▶ _Task directions_: Leave out the pictures and copy everything else in the records exactly.

▶ _Supplied data_:
- Opening Delimiter -

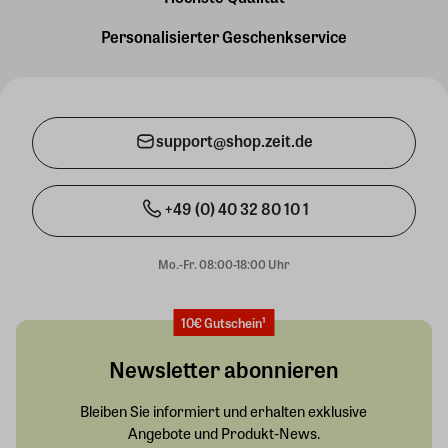
Personalisierter Geschenkservice
support@shop.zeit.de
+49 (0) 40 32 80 10 1
Mo.-Fr. 08:00-18:00 Uhr
10€ Gutschein¹
Newsletter abonnieren
Bleiben Sie informiert und erhalten exklusive
Angebote und Produkt-News.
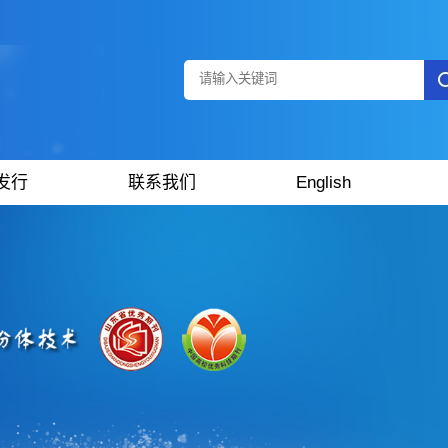
发行
联系我们
English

- Closing Delimiter -

▶ _Task result_:
Personalisierter Geschenkservice
support@shop.zeit.de
+49 (0) 40 32 80 10 1
Mo.-Fr. 08:00-18:00 Uhr
10€ Gutschein¹
Newsletter abonnieren
Bleiben Sie informiert und erhalten exklusive
Angebote und Produkt-News.
发行
联系我们
English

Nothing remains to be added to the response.